Many of them are beat up and in need of obvious maintenance. I’m talking about maintenance issues like doors that don’t have locks. Instead, they are kept shut with a string. I came to think of them as coffins on wheels.
The irony is that while foreign exchange restrictions mean that only the well connected Venezuelans can afford to buy new cars, nearly nowhere else in the world can one find the money to drive these V8-powered gas guzzlers.
In Venezuela though, gasoline is free. That’s right, free. It doesn’t cost anything. One liter of gasoline costs Bs 0.07. At the black market currency price of 650 Bolivars to one US dollar, that is 0.0001 per liter. If you round that off, it adds up to nothing.
Like with any product, if you don’t give it value, it will be wasted. That is just Human Behaviour 101. Rather than invest in new and fuel-efficient (with airbags!) vehicles, cheap fuel directs consumer behaviour towards driving the biggest vehicle possible.
The economic result is that buying a new vehicle is all hypothetical because the country has gone bust trying to pay for the subsidy, which was estimated to cost about US$50 billion in revenue and lost foreign exchange earnings before oil and gas prices took a nosedive.
Venezuela is an extreme example but in T&T fuel subsidies consumed TT$19 billion between 2011 and 2015. That money could have been used to pull the poor out of poverty. Poverty reduction is always mentioned as the reason for fuel subsidies but the evidence is that they cause more harm than good.
Subsidies start as an attempt to shield citizens from inflation and price hikes. Those are noble intentions but the road to failure is paved with good intentions. Subsidised fuel is a failed policy. It consumes huge amounts of government budget; distorts the economy and steals from investments in more productive spending such as education and health.
Cheap fuel means more climate-changing CO2 emissions and more people killed by air pollution. Subsidising fuel reduces investments in renewable energy and mass transport. Poverty is eradicated by investing in people, a good business environment and infrastructure. Filling up cheap at the fuel pump does not add to productivity.
To add insult to injury fuel subsidies benefit the rich more than the poor. There is actually a transfer of wealth from the poorest to the wealthy. It is a reverse Robin Hood policy. So why do countries like Venezuela and T&T continue to follow this policy? Maintaining fuel subsidies is a political decision, not an economic one.

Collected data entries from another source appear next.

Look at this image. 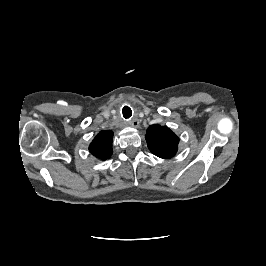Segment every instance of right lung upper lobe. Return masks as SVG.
<instances>
[{
	"label": "right lung upper lobe",
	"mask_w": 266,
	"mask_h": 266,
	"mask_svg": "<svg viewBox=\"0 0 266 266\" xmlns=\"http://www.w3.org/2000/svg\"><path fill=\"white\" fill-rule=\"evenodd\" d=\"M112 139H113V132L112 131H101L99 134L94 138L89 146V151L95 157L106 160L110 158L112 155Z\"/></svg>",
	"instance_id": "cb5924a9"
}]
</instances>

Politicians know that reducing fuel subsidies means immediate pain for citizens. If poorly planned a subsidy removal can result in a shock effect, primarily a shock to popularity but in extreme cases in civil unrest. The doublesnomics that increased the price of a doubles by $1 had nothing to do with the fuel component in the price of a doubles. That is miniscule. But it reinforces the fact that a lot of what drives consumer behaviour is non-rational and emotive.
Citizens must trust that a smooth transition is planned. The best way to create this trust is to start implementing traffic solutions immediately. Is T&T ready to make a break with fuel subsidies? Finance Minister Colm Imbert has put it on the agenda. I urge him to make use of present low energy prices to abandon the fuel subsidy on gasoline within this government term.
Minister Imbert says that a mass transit solution will cost between $10-$15 billion. The fuel subsidy can pay for that within 10-11 years. Mass transit can only work when commuters have an economic incentive to use it. It cannot coexist with subsidised fuel.
There is no time like now. At present oil prices, premium gasoline will be cheaper if the market price is charged. Super and diesel will go up to somewhere between $4 and $5.
Some will be hurt by even a $1 per day increase in the cost of living. When oil prices were high their taxpayer’s dollars fuelled the vehicles of the middle class and the down-the-islands boats of the wealthy. Fuel smugglers became instant millionaires. A system of targeted welfare will benefit them. Maybe a travel card that can also be used in maxi taxis or increased spending on social services, health and education. That is what the poorest need.
Fuel subsidies increase inequality and do not make the poor richer. Invest in people, not fuel tanks.